The “incomparable” director Jane Campion calls a “deep master of film”

The works of New Zealand filmmaker Jane Campion have been widely acclaimed from a critical perspective. Her 1993 period drama The Piano won the ‘Best Original Screenplay’ at the Academy Awards, and nearly 30 years later, Campion won another Oscar for her revisionist western drama The Power of the Dog, scooping the ‘Best Director’ gong.

The recognition of those two films alone makes Campion the only woman to have been nominated for an Academy Award for ‘Best Director’ on more than one occasion. Campion’s other films include An Angel at the Table, The Portrait of a Lady and Bright Star, and she is a Dame Companion of the New Zealand Order of Merit.

During a feature with Criterion, Campion once named her ten favourite films, and in her selection, she gave special reverence to the Italian filmmaker Federico Fellini, whose work is often considered some of the greatest of all time. Fellini’s catalogue includes , La Dolce Vita and Fellini Satyricon, amongst many other classics.

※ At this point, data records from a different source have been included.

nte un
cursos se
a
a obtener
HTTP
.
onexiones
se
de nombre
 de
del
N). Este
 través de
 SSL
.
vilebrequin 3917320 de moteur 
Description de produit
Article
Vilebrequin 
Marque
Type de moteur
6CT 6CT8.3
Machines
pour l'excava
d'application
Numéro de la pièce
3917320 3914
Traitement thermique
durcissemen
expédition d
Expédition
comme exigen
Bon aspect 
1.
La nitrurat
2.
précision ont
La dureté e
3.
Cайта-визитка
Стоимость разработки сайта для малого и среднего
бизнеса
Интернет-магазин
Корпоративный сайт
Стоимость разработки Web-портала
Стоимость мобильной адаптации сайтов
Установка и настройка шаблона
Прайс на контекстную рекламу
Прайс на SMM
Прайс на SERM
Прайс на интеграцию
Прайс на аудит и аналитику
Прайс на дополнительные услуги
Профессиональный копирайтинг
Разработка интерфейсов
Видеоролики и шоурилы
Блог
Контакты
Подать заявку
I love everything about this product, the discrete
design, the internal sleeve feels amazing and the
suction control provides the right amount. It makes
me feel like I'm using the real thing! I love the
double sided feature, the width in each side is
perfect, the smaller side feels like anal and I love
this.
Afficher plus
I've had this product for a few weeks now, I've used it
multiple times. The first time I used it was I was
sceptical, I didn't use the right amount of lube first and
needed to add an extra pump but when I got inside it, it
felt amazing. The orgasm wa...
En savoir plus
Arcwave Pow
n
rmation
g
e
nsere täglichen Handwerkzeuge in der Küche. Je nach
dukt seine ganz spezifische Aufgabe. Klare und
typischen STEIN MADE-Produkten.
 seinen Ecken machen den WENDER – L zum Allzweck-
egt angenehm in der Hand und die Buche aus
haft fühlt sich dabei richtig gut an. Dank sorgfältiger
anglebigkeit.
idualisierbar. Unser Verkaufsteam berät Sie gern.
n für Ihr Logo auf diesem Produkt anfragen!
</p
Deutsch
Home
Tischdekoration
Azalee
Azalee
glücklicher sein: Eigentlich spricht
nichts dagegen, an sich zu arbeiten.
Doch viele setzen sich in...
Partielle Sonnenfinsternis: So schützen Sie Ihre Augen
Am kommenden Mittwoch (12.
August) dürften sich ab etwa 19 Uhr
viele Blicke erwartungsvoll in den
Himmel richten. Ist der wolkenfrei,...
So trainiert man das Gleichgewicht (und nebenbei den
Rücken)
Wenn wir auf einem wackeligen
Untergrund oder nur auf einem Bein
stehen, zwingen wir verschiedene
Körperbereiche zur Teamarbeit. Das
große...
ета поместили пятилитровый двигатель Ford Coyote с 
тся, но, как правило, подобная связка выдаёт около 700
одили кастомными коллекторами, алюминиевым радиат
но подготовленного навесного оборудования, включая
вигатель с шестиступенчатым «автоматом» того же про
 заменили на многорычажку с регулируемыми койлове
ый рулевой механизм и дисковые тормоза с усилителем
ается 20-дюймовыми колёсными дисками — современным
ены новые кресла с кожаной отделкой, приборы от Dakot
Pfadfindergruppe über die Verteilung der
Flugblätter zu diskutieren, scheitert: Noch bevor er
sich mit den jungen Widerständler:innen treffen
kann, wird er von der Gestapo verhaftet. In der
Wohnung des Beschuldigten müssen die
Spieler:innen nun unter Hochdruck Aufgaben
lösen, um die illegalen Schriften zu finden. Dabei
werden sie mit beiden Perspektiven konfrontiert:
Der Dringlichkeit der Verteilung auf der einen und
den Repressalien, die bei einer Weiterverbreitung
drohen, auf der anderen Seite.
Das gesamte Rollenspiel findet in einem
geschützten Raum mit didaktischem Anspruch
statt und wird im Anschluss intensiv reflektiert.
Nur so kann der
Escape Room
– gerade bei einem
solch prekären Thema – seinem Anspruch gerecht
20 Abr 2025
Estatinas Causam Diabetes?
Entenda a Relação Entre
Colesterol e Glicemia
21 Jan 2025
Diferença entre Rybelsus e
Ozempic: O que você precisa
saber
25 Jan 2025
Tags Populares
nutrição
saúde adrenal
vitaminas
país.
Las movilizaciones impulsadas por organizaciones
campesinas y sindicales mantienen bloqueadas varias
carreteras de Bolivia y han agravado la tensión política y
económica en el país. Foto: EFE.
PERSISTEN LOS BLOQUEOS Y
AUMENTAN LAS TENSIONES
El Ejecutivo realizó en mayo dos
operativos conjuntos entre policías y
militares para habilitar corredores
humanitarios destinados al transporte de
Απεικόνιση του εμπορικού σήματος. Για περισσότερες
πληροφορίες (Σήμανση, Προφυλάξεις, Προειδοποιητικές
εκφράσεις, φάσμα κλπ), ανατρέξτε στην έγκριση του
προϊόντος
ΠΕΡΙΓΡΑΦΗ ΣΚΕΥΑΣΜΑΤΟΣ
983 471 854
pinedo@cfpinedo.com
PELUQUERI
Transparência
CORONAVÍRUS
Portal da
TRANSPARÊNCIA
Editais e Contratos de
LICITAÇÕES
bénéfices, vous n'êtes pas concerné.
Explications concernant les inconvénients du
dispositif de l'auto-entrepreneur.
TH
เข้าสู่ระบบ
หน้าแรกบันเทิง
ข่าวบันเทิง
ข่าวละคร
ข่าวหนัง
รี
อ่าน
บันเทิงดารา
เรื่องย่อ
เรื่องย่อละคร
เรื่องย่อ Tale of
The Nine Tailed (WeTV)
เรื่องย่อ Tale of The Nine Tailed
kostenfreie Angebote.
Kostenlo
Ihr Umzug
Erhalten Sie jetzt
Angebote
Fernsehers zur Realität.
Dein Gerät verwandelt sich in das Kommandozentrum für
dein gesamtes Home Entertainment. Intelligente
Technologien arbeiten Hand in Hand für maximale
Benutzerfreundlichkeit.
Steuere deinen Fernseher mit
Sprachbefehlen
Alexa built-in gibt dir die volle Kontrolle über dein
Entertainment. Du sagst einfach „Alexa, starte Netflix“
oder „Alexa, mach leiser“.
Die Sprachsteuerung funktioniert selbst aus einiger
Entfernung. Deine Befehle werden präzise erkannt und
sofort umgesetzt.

“Fellini is a deep, deep master of film,” Campion said. “As time goes by, I adore him more and more.” She went on to describe her love for Fellini’s 1954 drama film La Strada, likening it to a classic poem. La Strada is quite perfect,” she noted. “It is like ‘The Ancient Mariner.’”

“A haunting film for all time; one cannot insult innocence without a lifetime of cost,” Campion continued. “I don’t know why it is, but it is so, a spiritual truth that both Coleridge and Fellini knew and tell in their respective stories”. The film tells of a young woman who is purchased from her mother by a strongman who takes her on the road with him.

There’s a fluency in Fellini that Campion can’t help but admire, and she called him “the most fluent filmmaker of them all”. High praise indeed. “His shots and storytelling are so at ease and elegant,” she said. “It’s as if he’s thinking his shots through a camera in his mind and straight onto a screen.”

Campion also has a fond memory of Fellini’s funeral, where several fans of his paid their respects. “I went to his funeral in Rome in 1993, where people in the crammed huge Piazza Republica gathered to salute farewell,” she said. “It was also a time when no one wanted to see a Fellini film. Every year since then, his legacy appears more remarkable and more incomparable.